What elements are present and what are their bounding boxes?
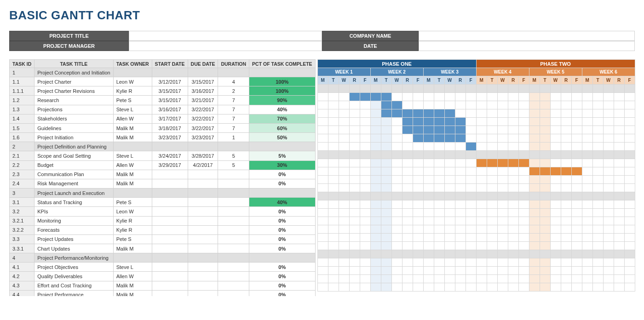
- gantt-cell[interactable]: [540, 109, 550, 118]
- gantt-cell[interactable]: [592, 242, 603, 250]
- gantt-cell[interactable]: [349, 192, 360, 200]
- gantt-cell[interactable]: [349, 167, 360, 176]
- gantt-cell[interactable]: [370, 93, 381, 101]
- gantt-cell[interactable]: [571, 184, 582, 192]
- gantt-cell[interactable]: [550, 93, 561, 101]
- gantt-cell[interactable]: [582, 118, 592, 126]
- gantt-cell[interactable]: [466, 101, 476, 109]
- gantt-cell[interactable]: [317, 126, 328, 134]
- gantt-cell[interactable]: [317, 200, 328, 209]
- table-row[interactable]: 1Project Conception and Initiation: [10, 68, 316, 77]
- gantt-cell[interactable]: [508, 159, 518, 167]
- gantt-cell[interactable]: [614, 93, 624, 101]
- gantt-cell[interactable]: [592, 101, 603, 109]
- gantt-cell[interactable]: [413, 109, 423, 118]
- gantt-cell[interactable]: [349, 151, 360, 159]
- gantt-cell[interactable]: [413, 258, 423, 267]
- gantt-cell[interactable]: [381, 242, 391, 250]
- gantt-cell[interactable]: [603, 192, 614, 200]
- gantt-cell[interactable]: [592, 200, 603, 209]
- gantt-cell[interactable]: [529, 267, 540, 275]
- gantt-cell[interactable]: [455, 184, 466, 192]
- gantt-cell[interactable]: [508, 134, 518, 143]
- gantt-cell[interactable]: [466, 225, 476, 234]
- gantt-cell[interactable]: [582, 159, 592, 167]
- gantt-cell[interactable]: [317, 151, 328, 159]
- cell-title[interactable]: Effort and Cost Tracking: [34, 281, 113, 290]
- gantt-cell[interactable]: [339, 267, 349, 275]
- cell-pct[interactable]: 30%: [249, 160, 315, 170]
- gantt-cell[interactable]: [466, 85, 476, 93]
- gantt-cell[interactable]: [571, 283, 582, 291]
- gantt-cell[interactable]: [561, 283, 571, 291]
- gantt-cell[interactable]: [561, 250, 571, 258]
- gantt-cell[interactable]: [381, 101, 391, 109]
- gantt-cell[interactable]: [381, 93, 391, 101]
- gantt-cell[interactable]: [529, 250, 540, 258]
- cell-id[interactable]: 4.2: [10, 272, 34, 281]
- cell-id[interactable]: 2.3: [10, 170, 34, 179]
- cell-id[interactable]: 4.3: [10, 281, 34, 290]
- gantt-cell[interactable]: [413, 250, 423, 258]
- gantt-cell[interactable]: [540, 118, 550, 126]
- gantt-cell[interactable]: [423, 85, 434, 93]
- gantt-cell[interactable]: [391, 209, 402, 217]
- gantt-cell[interactable]: [391, 93, 402, 101]
- cell-due[interactable]: 3/22/2017: [188, 123, 218, 132]
- gantt-cell[interactable]: [540, 258, 550, 267]
- gantt-cell[interactable]: [444, 209, 455, 217]
- gantt-cell[interactable]: [349, 118, 360, 126]
- gantt-cell[interactable]: [614, 250, 624, 258]
- gantt-cell[interactable]: [487, 225, 497, 234]
- table-row[interactable]: 2Project Definition and Planning: [10, 142, 316, 151]
- gantt-cell[interactable]: [476, 118, 487, 126]
- gantt-cell[interactable]: [476, 267, 487, 275]
- cell-owner[interactable]: [113, 253, 152, 263]
- gantt-cell[interactable]: [487, 283, 497, 291]
- gantt-cell[interactable]: [603, 200, 614, 209]
- gantt-cell[interactable]: [466, 258, 476, 267]
- gantt-cell[interactable]: [339, 192, 349, 200]
- cell-title[interactable]: Project Performance/Monitoring: [34, 253, 113, 263]
- gantt-cell[interactable]: [370, 192, 381, 200]
- gantt-cell[interactable]: [413, 217, 423, 225]
- gantt-cell[interactable]: [317, 93, 328, 101]
- cell-due[interactable]: [188, 244, 218, 253]
- gantt-cell[interactable]: [550, 225, 561, 234]
- gantt-cell[interactable]: [434, 143, 444, 151]
- gantt-cell[interactable]: [413, 126, 423, 134]
- gantt-cell[interactable]: [624, 134, 635, 143]
- gantt-cell[interactable]: [624, 258, 635, 267]
- gantt-cell[interactable]: [550, 200, 561, 209]
- gantt-cell[interactable]: [476, 242, 487, 250]
- gantt-cell[interactable]: [624, 167, 635, 176]
- gantt-cell[interactable]: [487, 242, 497, 250]
- cell-id[interactable]: 3.2.1: [10, 216, 34, 225]
- gantt-cell[interactable]: [582, 225, 592, 234]
- gantt-cell[interactable]: [391, 167, 402, 176]
- gantt-cell[interactable]: [508, 209, 518, 217]
- cell-start[interactable]: 3/24/2017: [152, 151, 188, 160]
- gantt-cell[interactable]: [360, 192, 370, 200]
- gantt-cell[interactable]: [592, 109, 603, 118]
- gantt-cell[interactable]: [328, 258, 339, 267]
- gantt-cell[interactable]: [614, 176, 624, 184]
- gantt-cell[interactable]: [476, 134, 487, 143]
- gantt-cell[interactable]: [381, 109, 391, 118]
- gantt-cell[interactable]: [381, 283, 391, 291]
- gantt-cell[interactable]: [614, 109, 624, 118]
- gantt-cell[interactable]: [540, 151, 550, 159]
- gantt-cell[interactable]: [391, 134, 402, 143]
- gantt-cell[interactable]: [317, 159, 328, 167]
- cell-id[interactable]: 3.3: [10, 234, 34, 244]
- cell-owner[interactable]: Steve L: [113, 263, 152, 272]
- gantt-cell[interactable]: [423, 109, 434, 118]
- gantt-cell[interactable]: [434, 275, 444, 283]
- gantt-cell[interactable]: [540, 167, 550, 176]
- gantt-cell[interactable]: [614, 184, 624, 192]
- gantt-cell[interactable]: [444, 126, 455, 134]
- gantt-cell[interactable]: [518, 209, 529, 217]
- cell-title[interactable]: Quality Deliverables: [34, 272, 113, 281]
- gantt-cell[interactable]: [614, 101, 624, 109]
- gantt-cell[interactable]: [466, 275, 476, 283]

_EXERCISE INSTRUCTIONS_. Each line of the material goes into your copy unchanged, but no picture does.

_THE ANSWER_.
What elements are present and what are their bounding boxes?
- gantt-cell[interactable]: [540, 109, 550, 118]
- gantt-cell[interactable]: [592, 242, 603, 250]
- gantt-cell[interactable]: [349, 192, 360, 200]
- gantt-cell[interactable]: [349, 167, 360, 176]
- gantt-cell[interactable]: [370, 93, 381, 101]
- gantt-cell[interactable]: [571, 184, 582, 192]
- gantt-cell[interactable]: [550, 93, 561, 101]
- gantt-cell[interactable]: [582, 118, 592, 126]
- gantt-cell[interactable]: [466, 101, 476, 109]
- gantt-cell[interactable]: [317, 126, 328, 134]
- gantt-cell[interactable]: [317, 200, 328, 209]
- table-row[interactable]: 1Project Conception and Initiation: [10, 68, 316, 77]
- gantt-cell[interactable]: [508, 159, 518, 167]
- gantt-cell[interactable]: [614, 93, 624, 101]
- gantt-cell[interactable]: [592, 101, 603, 109]
- gantt-cell[interactable]: [413, 109, 423, 118]
- gantt-cell[interactable]: [349, 151, 360, 159]
- gantt-cell[interactable]: [413, 258, 423, 267]
- gantt-cell[interactable]: [381, 242, 391, 250]
- gantt-cell[interactable]: [603, 192, 614, 200]
- gantt-cell[interactable]: [592, 200, 603, 209]
- gantt-cell[interactable]: [529, 267, 540, 275]
- gantt-cell[interactable]: [455, 184, 466, 192]
- gantt-cell[interactable]: [508, 134, 518, 143]
- gantt-cell[interactable]: [466, 225, 476, 234]
- gantt-cell[interactable]: [582, 159, 592, 167]
- gantt-cell[interactable]: [317, 151, 328, 159]
- cell-title[interactable]: Effort and Cost Tracking: [34, 281, 113, 290]
- gantt-cell[interactable]: [339, 267, 349, 275]
- cell-pct[interactable]: 30%: [249, 160, 315, 170]
- gantt-cell[interactable]: [466, 85, 476, 93]
- gantt-cell[interactable]: [571, 283, 582, 291]
- gantt-cell[interactable]: [561, 283, 571, 291]
- gantt-cell[interactable]: [561, 250, 571, 258]
- gantt-cell[interactable]: [381, 101, 391, 109]
- gantt-cell[interactable]: [381, 93, 391, 101]
- gantt-cell[interactable]: [529, 250, 540, 258]
- cell-id[interactable]: 4.2: [10, 272, 34, 281]
- cell-id[interactable]: 2.3: [10, 170, 34, 179]
- cell-id[interactable]: 4.3: [10, 281, 34, 290]
- gantt-cell[interactable]: [413, 250, 423, 258]
- gantt-cell[interactable]: [540, 118, 550, 126]
- gantt-cell[interactable]: [423, 85, 434, 93]
- gantt-cell[interactable]: [391, 209, 402, 217]
- gantt-cell[interactable]: [391, 93, 402, 101]
- cell-due[interactable]: 3/22/2017: [188, 123, 218, 132]
- gantt-cell[interactable]: [540, 258, 550, 267]
- gantt-cell[interactable]: [444, 209, 455, 217]
- gantt-cell[interactable]: [349, 118, 360, 126]
- gantt-cell[interactable]: [614, 250, 624, 258]
- gantt-cell[interactable]: [487, 225, 497, 234]
- table-row[interactable]: 2Project Definition and Planning: [10, 142, 316, 151]
- gantt-cell[interactable]: [476, 118, 487, 126]
- gantt-cell[interactable]: [476, 267, 487, 275]
- cell-owner[interactable]: [113, 253, 152, 263]
- gantt-cell[interactable]: [487, 283, 497, 291]
- gantt-cell[interactable]: [603, 200, 614, 209]
- gantt-cell[interactable]: [466, 258, 476, 267]
- gantt-cell[interactable]: [339, 192, 349, 200]
- cell-title[interactable]: Project Performance/Monitoring: [34, 253, 113, 263]
- gantt-cell[interactable]: [370, 192, 381, 200]
- gantt-cell[interactable]: [413, 217, 423, 225]
- gantt-cell[interactable]: [317, 93, 328, 101]
- cell-due[interactable]: [188, 244, 218, 253]
- gantt-cell[interactable]: [550, 225, 561, 234]
- gantt-cell[interactable]: [434, 143, 444, 151]
- gantt-cell[interactable]: [413, 126, 423, 134]
- gantt-cell[interactable]: [624, 134, 635, 143]
- gantt-cell[interactable]: [624, 258, 635, 267]
- gantt-cell[interactable]: [550, 200, 561, 209]
- gantt-cell[interactable]: [476, 242, 487, 250]
- gantt-cell[interactable]: [624, 167, 635, 176]
- gantt-cell[interactable]: [487, 242, 497, 250]
- cell-id[interactable]: 3.2.1: [10, 216, 34, 225]
- gantt-cell[interactable]: [582, 225, 592, 234]
- gantt-cell[interactable]: [391, 167, 402, 176]
- gantt-cell[interactable]: [508, 209, 518, 217]
- cell-start[interactable]: 3/24/2017: [152, 151, 188, 160]
- gantt-cell[interactable]: [360, 192, 370, 200]
- gantt-cell[interactable]: [592, 109, 603, 118]
- gantt-cell[interactable]: [328, 258, 339, 267]
- gantt-cell[interactable]: [614, 176, 624, 184]
- gantt-cell[interactable]: [476, 134, 487, 143]
- gantt-cell[interactable]: [381, 109, 391, 118]
- gantt-cell[interactable]: [381, 283, 391, 291]
- gantt-cell[interactable]: [614, 109, 624, 118]
- gantt-cell[interactable]: [540, 151, 550, 159]
- gantt-cell[interactable]: [391, 134, 402, 143]
- gantt-cell[interactable]: [317, 159, 328, 167]
- cell-id[interactable]: 3.3: [10, 234, 34, 244]
- cell-owner[interactable]: Steve L: [113, 263, 152, 272]
- gantt-cell[interactable]: [423, 109, 434, 118]
- gantt-cell[interactable]: [434, 275, 444, 283]
- gantt-cell[interactable]: [540, 167, 550, 176]
- gantt-cell[interactable]: [614, 184, 624, 192]
- gantt-cell[interactable]: [444, 126, 455, 134]
- gantt-cell[interactable]: [518, 209, 529, 217]
- cell-title[interactable]: Quality Deliverables: [34, 272, 113, 281]
- gantt-cell[interactable]: [614, 101, 624, 109]
- gantt-cell[interactable]: [466, 275, 476, 283]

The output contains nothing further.